Copyright 2006 James Melough

32:1.  “Behold, a king shall reign in righteousness, and princes shall rule in judgment.”


While this may be taken as a general statement concerning the integrity with which kings are to rule, and leaders are to execute judgment, the reference is specifically to the Millennial reign of the Lord Jesus Christ, when all of this will be literally fulfilled, He being the righteous King referred to here.


32:2.  “And a man shall be as an hiding place from the wind, and a covert from the tempest; as rivers of water in a dry place, as the shadow of a great rock in a weary land.”


The “Man” is the Lord Jesus Christ, the “hiding place” of all who trust Him as Savior, see John 3:8.
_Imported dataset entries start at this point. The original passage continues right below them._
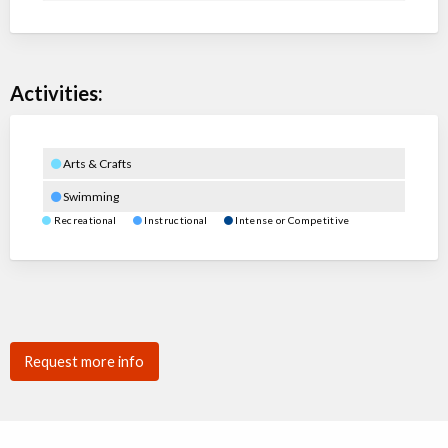
Activities:
Arts & Crafts
Swimming
Recreational
Instructional
Intense or Competitive
Request more info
The wind is a Biblical symbol of the Holy Spirit, see, e.g., “The wind bloweth where it listeth, and thou hearest the sound thereof, but canst not tell whence it cometh, and whither it goeth: so is every one that is born of the Spirit.”  See also Acts 2:2-4, “And suddenly there came a sound from heaven as of a rushing mighty wind, and it filled all the house where they were sitting .... And they were all filled with the Holy Ghost ....”  In the present instance however, the wind portrays Him as the Executor of God’s judgment against all who resist His striving, and who reject God’s pardon and gift of eternal life.


The “rivers of water in a dry place” describe the Lord Jesus Christ as presented in the Scriptures, for the cleansing and refreshment of all who trust Him as Savior, see John 4:10, “If thou knewest the gift of God, and who it is that saith to thee, Give me to drink; thou wouldest have asked of him, and he would have given thee living water,” and John 4:14, and “Whosoever drinketh of the water that I shall give him shall never thirst; but the water that I shall give him shall be in him a well of water springing up into everlasting life.”


He is also the “great rock” in the “weary land” of this sin-sick world.  All who trust Him as Savior dwell under the shadow of His wings, sheltered from the burning heat of life’s troubles and cares, knowing that “all things work together for good to those who love God,” Romans 8:28, knowing that every event of life is ordered or permitted by Him.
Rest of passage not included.